Ama romanın iyi, keyifli ve dikkatle okunmasını sağlayacak tümce kullanımının ne durumda olduğunu gösteren örneklere bakmak daha yerinde olacak: “Bu gence dünyanın sonu gibi gelen bu mesele... (s.94) “... sönüp giden imitasyon ilişkilerden bir o kadar hoşlanmıyordu.” (s.108) Sahte mi demek istiyor? “Ancak amcası ile Dikran karakter olarak pek uyuşmazlar, aralarında sessiz ve düşük yoğunluklu daimi bir çatışma yaşanırdı.” (s.110) Doğan Güreş kullandığından beri böyle nitelemelere karşı ben mi hassasiyet kazandım acaba? “... genç Bayanı buyur etmek...” (s. 127) “...ancak hepsi de Dikran’dan bahsederken bayan iseler hayranlık, erkek iseler kıskançlık...” (s. 131) Bizim “kadın” sözcüğüne ne oldu? Televizyonlarda bir kadın izleyici arıyor; “bekâr bayanım” diyor, başka biri “çalışan bayanım” diyor, kadın programları değil “bayan” programları yapılıyor. Erkek sözcüğünü kullanıyoruz da son zamanlar “kadın” sözcüğü üzerindeki özellikle kadınlarca sıkça kullanılan kaydırmaya dikkatinizi çekti mi bilmiyorum. Burada zaten baskılanan kadın cinselliğinin, “kadın” sözcüğüyle çağrıştırdığı düşünülen cinsel tınılarının sansürlenmesi gibi bir refleksin geliştiğini düşünüyorum.

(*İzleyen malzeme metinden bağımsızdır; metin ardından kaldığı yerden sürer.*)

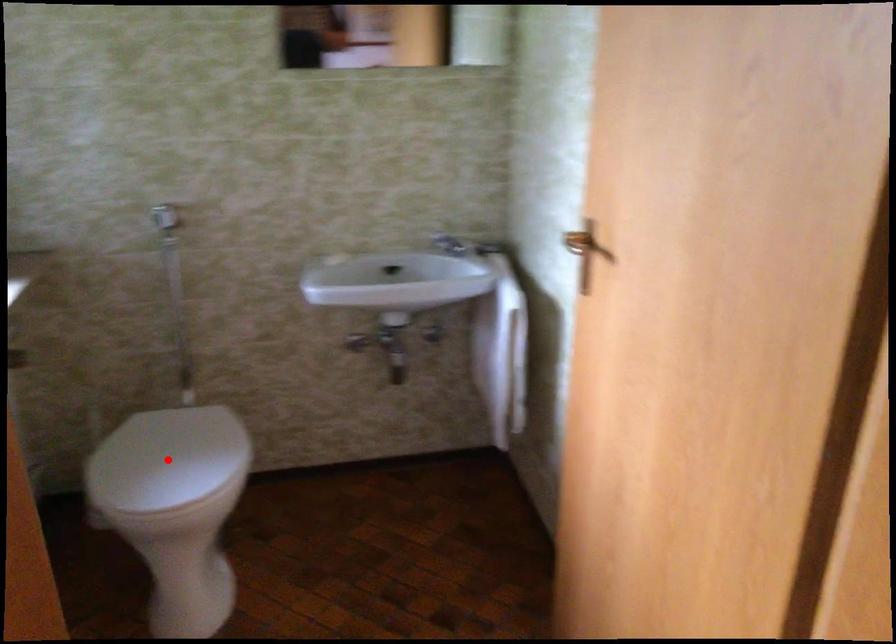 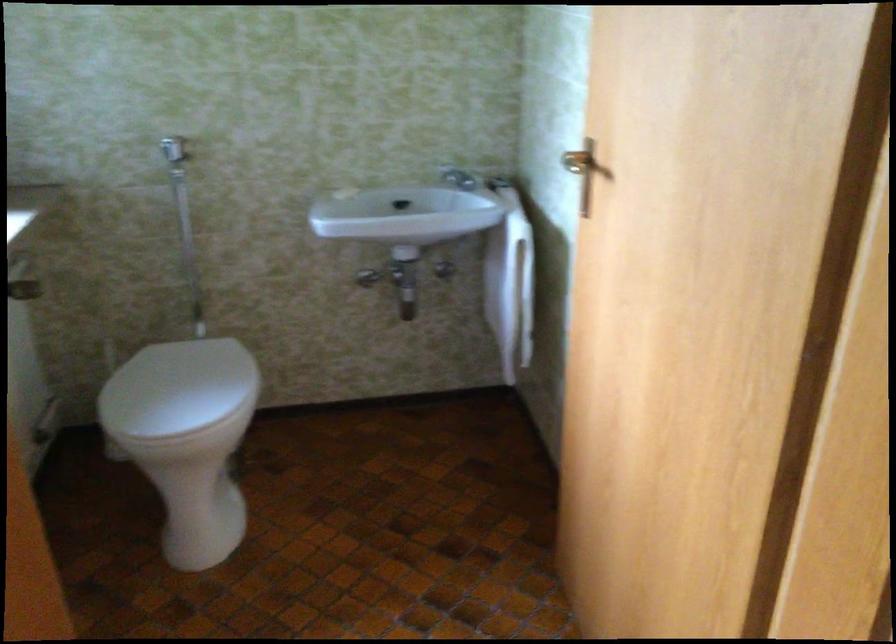 Locate, in the second image, the point that corresponds to the highlighted location in the first image.

(177, 388) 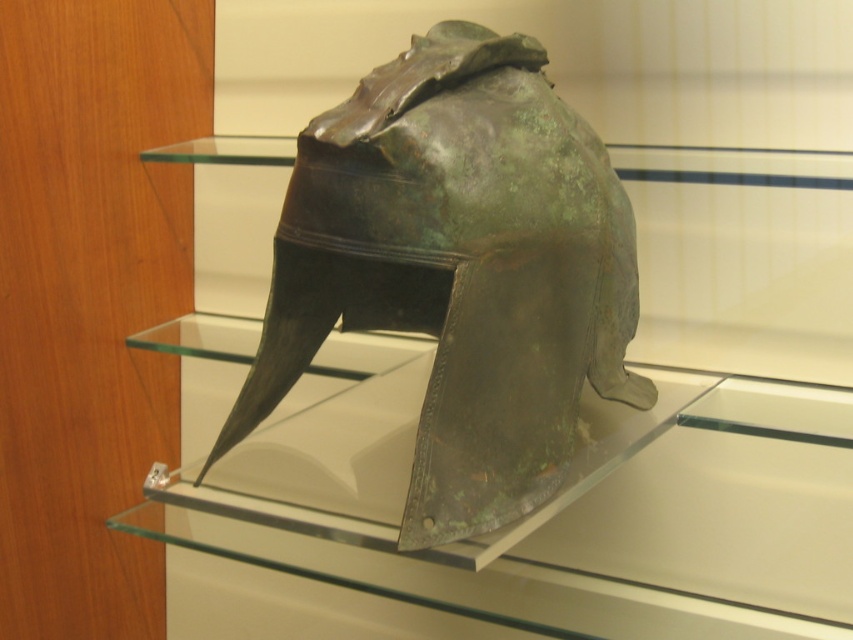 Question: Which point appears farthest from the camera in this image?

Choices:
 (A) (509, 250)
 (B) (782, 477)

Answer: (B)

Question: Does transparent glass helmet at center appear over green patina helmet at center?

Choices:
 (A) no
 (B) yes

Answer: (A)

Question: Is transparent glass helmet at center to the right of green patina helmet at center from the viewer's perspective?

Choices:
 (A) yes
 (B) no

Answer: (B)

Question: Among these points, which one is nearest to the camera?

Choices:
 (A) pyautogui.click(x=370, y=243)
 (B) pyautogui.click(x=759, y=176)

Answer: (A)

Question: In this image, where is transparent glass helmet at center located relative to green patina helmet at center?

Choices:
 (A) below
 (B) above

Answer: (A) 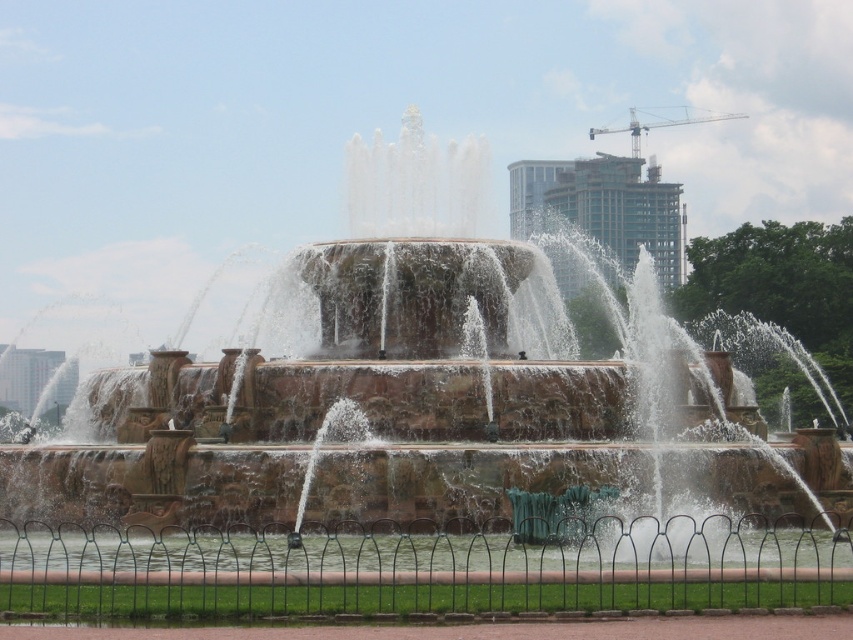 Who is more forward, (222, 364) or (218, 556)?

Point (218, 556) is in front.

Between brown stone fountain at center and clear water at center, which one appears on the left side from the viewer's perspective?

Positioned to the left is brown stone fountain at center.

Locate an element on the screen. This screenshot has height=640, width=853. brown stone fountain at center is located at coordinates (430, 401).

Where is `brown stone fountain at center`? This screenshot has height=640, width=853. brown stone fountain at center is located at coordinates (430, 401). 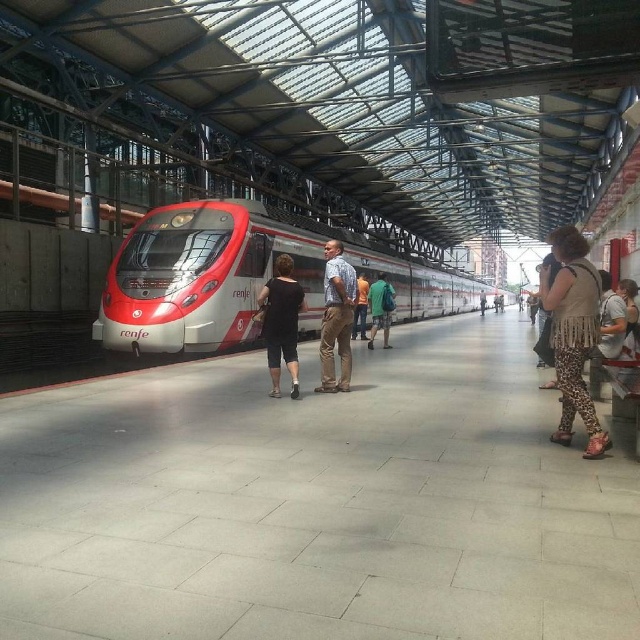 Question: Which of these objects is positioned farthest from the silver metallic train at center?

Choices:
 (A) leather jacket at right
 (B) leather jacket at center

Answer: (B)

Question: Which object appears closest to the camera in this image?

Choices:
 (A) black matte shirt at center
 (B) leather jacket at right
 (C) silver metallic train at center

Answer: (B)

Question: Can you confirm if black matte shirt at center is smaller than orange t-shirt at center?

Choices:
 (A) no
 (B) yes

Answer: (B)

Question: Which of the following is the closest to the observer?

Choices:
 (A) leather jacket at center
 (B) green fabric backpack at center
 (C) orange t-shirt at center

Answer: (C)

Question: Can you confirm if black matte shirt at center is wider than orange t-shirt at center?

Choices:
 (A) no
 (B) yes

Answer: (A)

Question: Can you confirm if leopard print pants at right is positioned to the left of orange t-shirt at center?

Choices:
 (A) yes
 (B) no

Answer: (B) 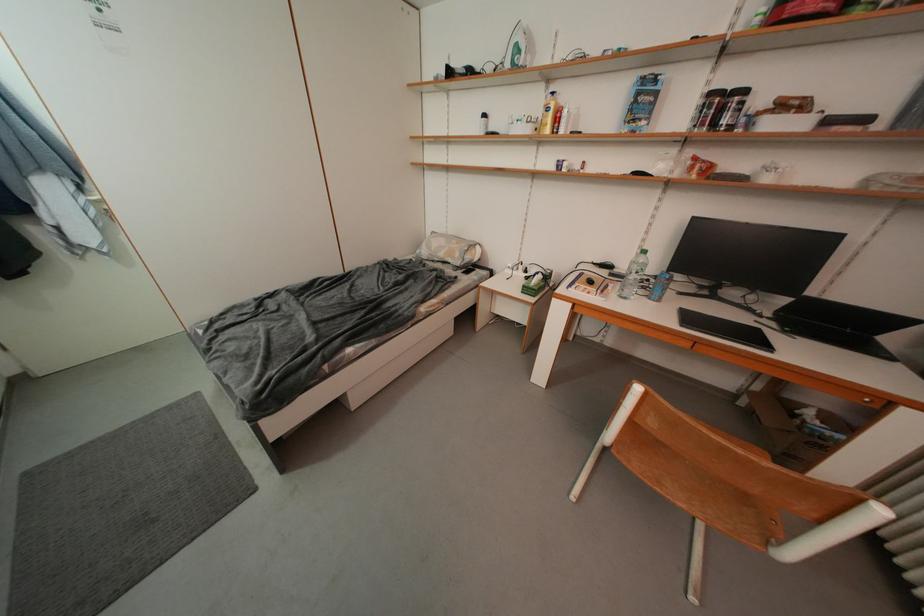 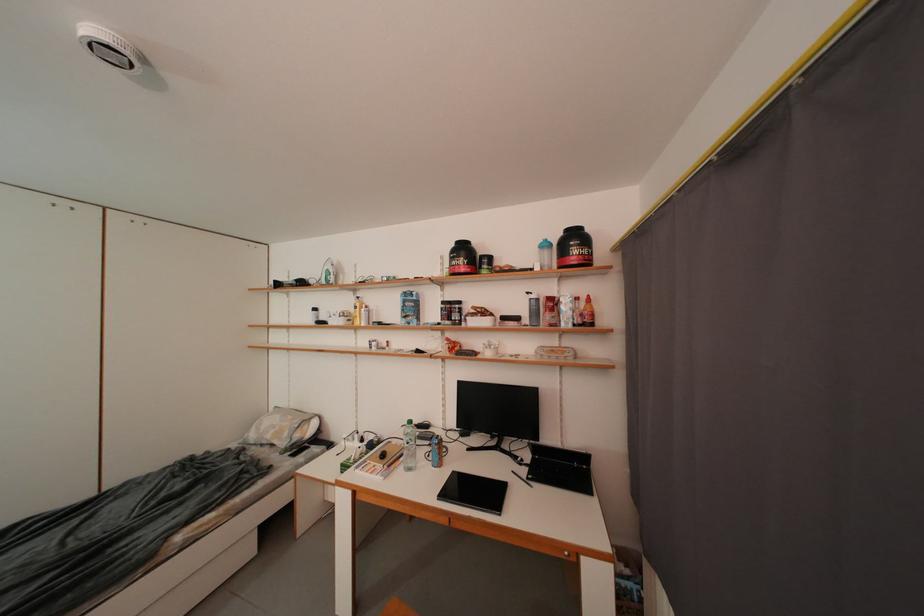 Find the pixel in the second image that matches point 617,292 in the first image.

(409, 462) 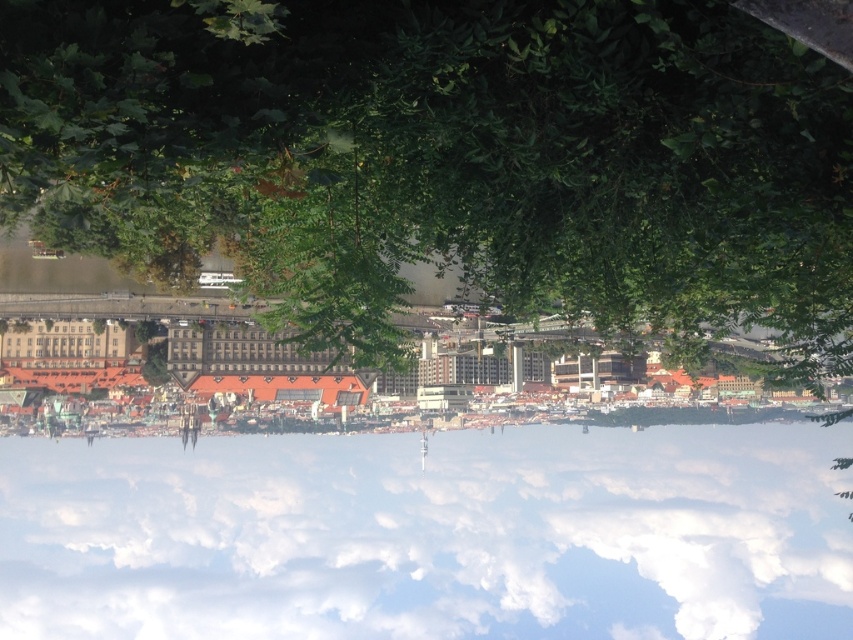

Neredeyse hiçbir kadın kendini kadınım diye tanımlamıyor. Sanırım Esayan da bunu fark etmiş! Haksızlık etmeyeyim “kadın” sözcüğünü kullanıyor romancı ama yanlış: “Karşısındaki kadındaki garipliği...” (s. 226) “Kapalı bir kutuda gibiydi. Ne onun dışarıya çıkması, ne de içeriye bir başkasının girmesi mümkündü sanki. (s. 155) “O Pazar Dikran çok erken kalktı.” Dokuz satır sonra bir cümle daha: “O sabah oldukça erken kalkmıştı.” Bir cümle sonra: “Erken kalkmış olduğu için vakti boldu.” (s. 147) Aynı sayfada başka bir cümle: “Öğrencilik yılları boyunca bu kiliseye sayılı kez gelmişti”
Sonuç
Markar Esayan’ın Şimdinin Dar Odası için bütün bunlardan sonra varılacak ne gibi bir sonuç olabilir? Postmodern dönemde piyasada iyi tutan konularını romanda gerçeküstü ögelerle birbirine tutturmaya çalışmış (etnisite, parçalılık, mistifikasyon v.b) azınlıklar sorununu tartışmaya çalışan ama sorunu basitleştirmekten öteye gidemeyen bir roman. Kum saatini çevirecek ve ileri alacak bir eli olmadığı için de akan zamanı “kendi mutlak” zamanıymış gibi gören bir romancının kaleminden çıkmış. Sonuçta romancının adının Markar, Mehmet, Joe, Abdelrahman, Boris olması bir şeyi değiştirmiyor. Romanın roman olması gerekiyor.
Nihat Ateş
1- Terry Eagleton, Suçlu Masumlar, Felsefelogos Dergisi, sayı 24, s.8
2- Markar Esayan, Şimdinin Dar Odası, İnkılap Yay.